La Sua Fondazione è un potente faro che con costanza dal 1995 illumina la strada non facile che l’artigiano di eccellenza percorre nella nostra epoca.
È vero che i Mestieri d’Arte sono in pericolo?
C’è chi lo afferma, ma è vero solo in parte. Il Mestiere d’Arte percorre tutta la storia dell’umanità e fin tanto che ci sarà l’essere umano quest’arte cosiddetta minore, che ci regala manufatti destinati ad essere senza tempo, continuerà a rappresentare il bello, meglio ancora l’eccellenza del bello.

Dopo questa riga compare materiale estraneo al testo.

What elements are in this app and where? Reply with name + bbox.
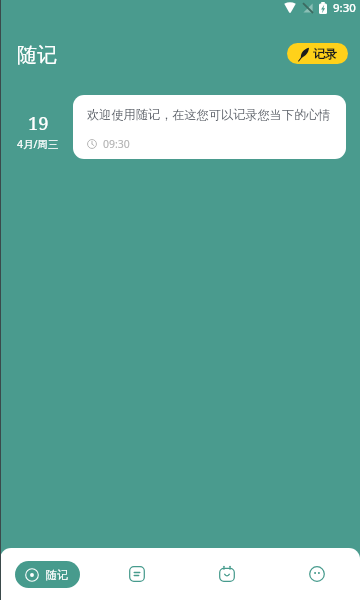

Certo purtroppo i Mestieri d’Arte nel mondo contemporaneo sono poco conosciuti, soprattutto dai giovani, e quindi meno valutati rispetto al passato, in quasi tutte le culture. Nella nostra epoca fa mercato e si vende facilmente tutto ciò che è effimero: si pensi al cosiddetto gadget, dalla gondola veneziana in plastica al Duomo di Milano in resina. Tale paccottiglia non ha nulla a che fare con le bellissime creazioni delle nostre arti applicate, ovvero dei Mestieri d’Arte, che sono attività di eccellenza e raccontano in modo autentico luoghi, territori e saperi.
Come spiegare ai nostri lettori chi è il Maestro e cosa rappresenta?
Le faccio un esempio eloquente: in Giappone, paese di grande tradizione culturale, il Maestro viene definito dallo stesso Stato come un “tesoro vivente”. Il che dice tutto sulla sua importanza e sul valore che la società gli riconosce. Che cosa rappresenta? La maestria, cioè un’eccellenza del saper fare che si realizza in un manufatto in cui la testa, la mano e il cuore sono capaci di esprimersi nella bellezza. Per quanto riguarda il cuore, di cui si parla poco, penso che la sua mancanza nel mestiere determini il venir meno della passione, dunque della prima fonte di ispirazione, senza la quale il saper fare non è nulla.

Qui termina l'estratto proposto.